** Requirement **
Write out exactly the lines of the entries below from the one holding "berrin orixe gertat" to the one holding "berrin bi ta iru ta", inclusive, and leave out all other lines.

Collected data
───

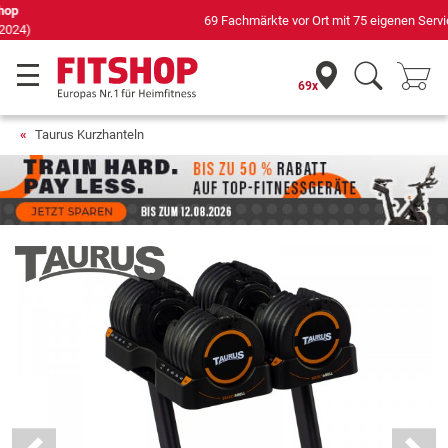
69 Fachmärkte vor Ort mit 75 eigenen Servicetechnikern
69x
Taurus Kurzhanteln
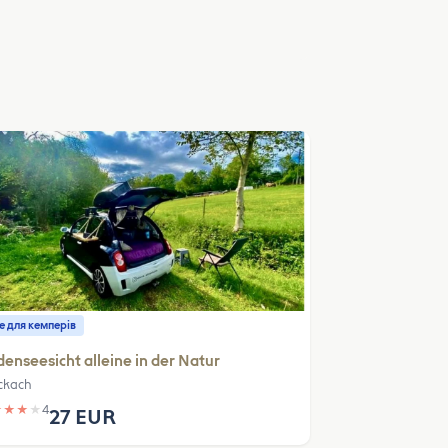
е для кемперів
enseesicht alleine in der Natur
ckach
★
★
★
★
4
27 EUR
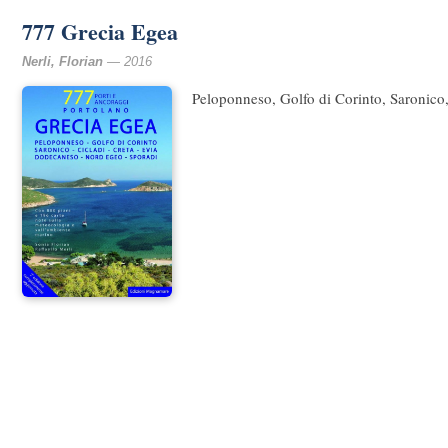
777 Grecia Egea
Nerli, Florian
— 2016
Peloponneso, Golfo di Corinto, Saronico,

───

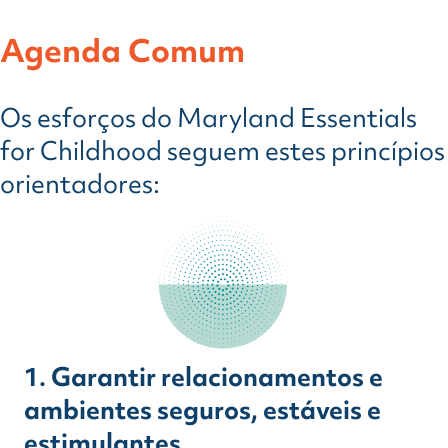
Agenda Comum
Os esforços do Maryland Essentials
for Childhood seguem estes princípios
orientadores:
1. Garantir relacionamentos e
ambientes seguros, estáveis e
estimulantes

───

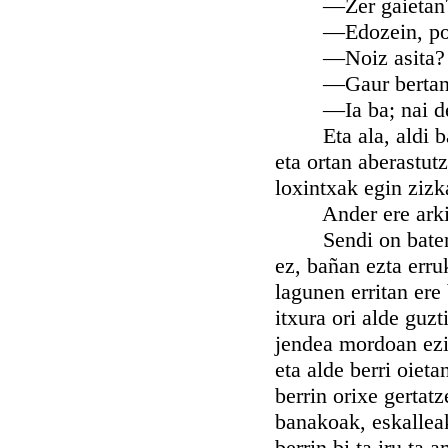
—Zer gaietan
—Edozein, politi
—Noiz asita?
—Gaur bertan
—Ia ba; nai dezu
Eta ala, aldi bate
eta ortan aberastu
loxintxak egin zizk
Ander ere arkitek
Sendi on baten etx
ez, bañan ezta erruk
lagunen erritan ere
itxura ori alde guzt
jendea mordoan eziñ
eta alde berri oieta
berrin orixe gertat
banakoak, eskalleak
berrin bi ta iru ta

───

** Task output **
berrin orixe gertat
banakoak, eskalleak
berrin bi ta iru ta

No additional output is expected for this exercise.